Sebastian Kurz mag Angela Merkel nicht und sie ihn genauso wenig. Der Österreicher brüskiert die Deutsche gerne.

von Gerfried Sperl © Bild: News

Nicht auszumalen, was passieren würde, wenn der kanadische Premier Justin Trudeau nach Washington D. C. reisen würde, um dort den russischen Botschafter zum Lunch zu treffen. Donald Trump würde ihn auf Twitter bombardieren.

Sebastian Kurz reist nach Berlin, um unter anderen dort am kommenden Mittwoch den umstrittenen US-Botschafter Richard Grenell bei einem kleinen Mittagessen kennenzulernen. Keiner will den anderen zuerst eingeladen haben -umso zauberhafter, klingt das doch nach irreversibler magnetischer Anziehung.

Der Republikaner ist nicht irgendwer, nicht eine der üblichen Botschaftsbesetzungen mit Leuten, die sich durch hohe Wahlkampfspenden eine wichtige oder attraktive Botschaft verdienen. Nein, Grenell ist ein erfahrener Diplomat, der bisher längstdienende US-Pressechef bei den Vereinten Nationen.

Durch ein Interview im rechtspopulistischen Internetmedium "Breitbart" hat er jetzt die deutschen Spitzenpolitiker gegen sich aufgebracht -die Opposition bis hin zur Forderung nach einer Ausweisung, die Regierung in Form einer "Irritation" des Außenministers Heiko Maas. Der Grund: Er, Grenell, wolle in Europa die "Konservativen"(gemeint waren jene rechts von Angela Merkel) stärken.
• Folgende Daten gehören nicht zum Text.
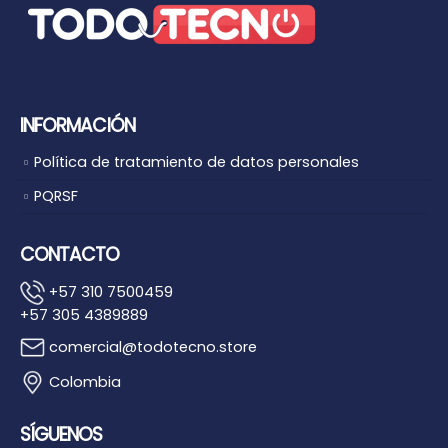
INFORMACIÓN
Política de tratamiento de datos personales
PQRSF
CONTACTO
+57 310 7500459
+57 305 4389889
comercial@todotecno.store
Colombia
SÍGUENOS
Sebastian Kurz ist darauf angesprungen. Wohl auch, weil ihn Grenell einen "Rockstar" genannt hat, obwohl der österreichische Kanzler dem Rock-Gott Mick Jagger nicht nur bezüglich Altersunterschied, sondern auch in körperlicher Beweglichkeit weit unterlegen ist.
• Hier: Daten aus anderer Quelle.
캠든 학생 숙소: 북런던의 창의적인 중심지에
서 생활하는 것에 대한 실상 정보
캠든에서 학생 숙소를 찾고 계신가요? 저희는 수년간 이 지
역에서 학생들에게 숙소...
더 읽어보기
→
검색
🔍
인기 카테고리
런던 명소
Kurz traut sich was. Das muss man ihm lassen. Aber diese undiplomatische Visite des diplomatisch Hochbegabten ist sicherlich auch einer besonderen Facette des deutsch-österreichischen Verhältnisses geschuldet: Kurz mag Angela Merkel nicht und sie ihn genauso wenig. Der Österreicher brüskiert die Deutsche gerne.

Im Vergleich dazu sind der russische Präsident Wladimir Putin und der österreichische Bundeskanzler geradezu Freunde. Was sich am Mittwoch beim zehnstündigen Besuch des republikanischen Zaren in Wien wieder zeigte. Der geschmeidige Kurz nannte Russland eine Supermacht, über das Gesicht Putins huschte ein Lächeln, das am Abend davor Armin Wolf in einem harten Interview nicht zu erzeugen vermochte -oder gar nicht wollte.

Die Aufwartung der gesamten österreichischen Regierung in Brüssel am vergangenen Mittwoch war als Ouvertüre der österreichischen EU-Präsidentschaft ein weiterer Akzent in der Wiener Europamusik. Da ein Stakkato, dort ein Divertimento, der Kanzler hat das formale Talent Bruno Kreiskys, die Welt auf Österreich zu fokussieren.

Fehlt nur noch ein gesellschaftspolitisch relevantes Reformpaket und ein internationales Projekt wie das nahöstliche des bisher längstdienenden Kanzlers.

Für einen konservativen "Kreisky" fehlt noch vieles.